The high cost of corn can be expected to continue at least until July. And if 2013 yields hit trend line, corn prices could fall to the $4 range.
That assessment came from Chad Hart, an Iowa State University Extension grain markets specialist.
Hart was speaking on Nov. 7 to a packed house at the Webster County Extension office during the annual Pro Ag Outlook meeting. The audience was comprised mostly of ag lenders and commodity brokers.
Because he anticipates that demand for corn cannot ramp up fast enough to sustain $7 corn if 2013 yields hit trend line, he said, "There's good incentives for 2013 to plant soybeans," which he thinks will still be averaging at $13 per bushel.
Hart said the 2012 drought trimmed 3 billion bushels off the national corn yield, the third consecutive year of below-trend harvests. "But we had the worst drought in 80 years and still produced the eighth largest yield in history.
The 2012 Iowa state average yield is projected to be a 140 bushels per acre, down 19 percent from the 2011 yield of 172 bpa. The U.S. average yield is projected to be 122 bpa, down 17 percent from 2011's 147.2 bpa.
According to the U.S. Department of Agriculture, demand is still estimated to be 11 billion bushels for new crop corn, which will sustain corn prices until summer.
Hart said he expects to see demand fall off leading up to next summer as livestock producers continue to cull their herds to protect profits.
In ramping corn demand back up, he said it'll take the poultry industry just weeks to return to full productivity, but pork producers will take months and cattle producers will require years to get back up to levels seen in 2010 and 2011.

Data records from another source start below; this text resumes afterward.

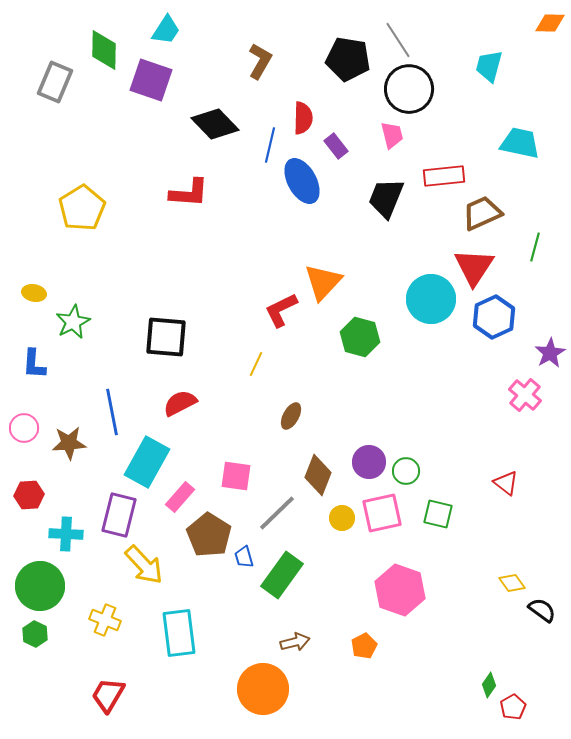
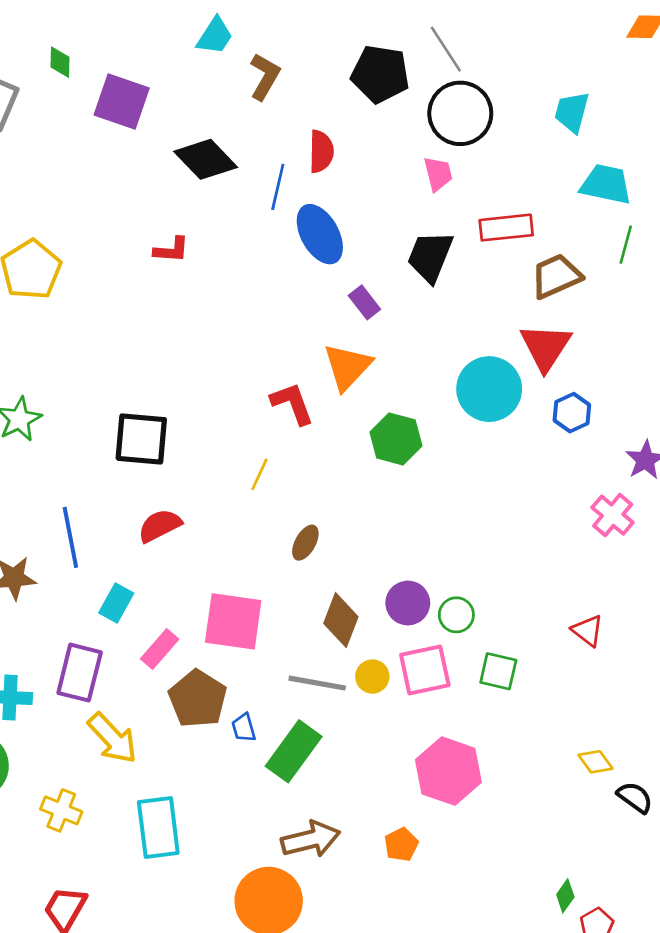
cyan trapezoid: (166, 30) -> (215, 36), moved
green diamond: (104, 50) -> (60, 62), size x0.6
cyan trapezoid: (489, 66) -> (572, 112), moved
purple rectangle: (336, 146) -> (364, 302), moved
red L-shape: (189, 193) -> (171, 250), size x0.7
green line: (535, 247) -> (626, 245), moved
red L-shape: (281, 310) -> (292, 403), turned 96
blue hexagon: (494, 317) -> (572, 413), size x0.7
cyan rectangle: (147, 462) -> (116, 603), size x0.6
pink square: (236, 476) -> (233, 621), size x1.5
gray line: (277, 513) -> (317, 683), moved, turned 54
brown arrow: (295, 642) -> (311, 839), size x1.5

Concerning soybeans, the drought did not hurt yields as much.
"Demand is still propping up the price," Hart said. "Import demand is still very active.
"Current prices still seem very comfortable with $7 corn and $14 beans and will likely stay there for a while"
Hart said Illinois and Kentucky both "took it on the chin" with state yield averages - 98 and 68 bpa respectively - which puts the world supply of corn on short rations.
"The U.S. is 35 percent of the world supply," he said. "So when we're short, everyone is short."
However, soybeans are a different story.
"China is the biggest driver of U.S. and South America soybeans for the past five years," Hart said, "and will continue to be for some time to come."
Weather continues to be the biggest influence in grain yields and pasture and range conditions, Hart said, and the National Oceanography and Atmospheric Administration is expecting drought conditions to persist through the Midwest until at least Jan. 1.
With farmers facing a dry spring in 2013, Hart justified his expectation that grain prices will remain high at least through the first half of 2013.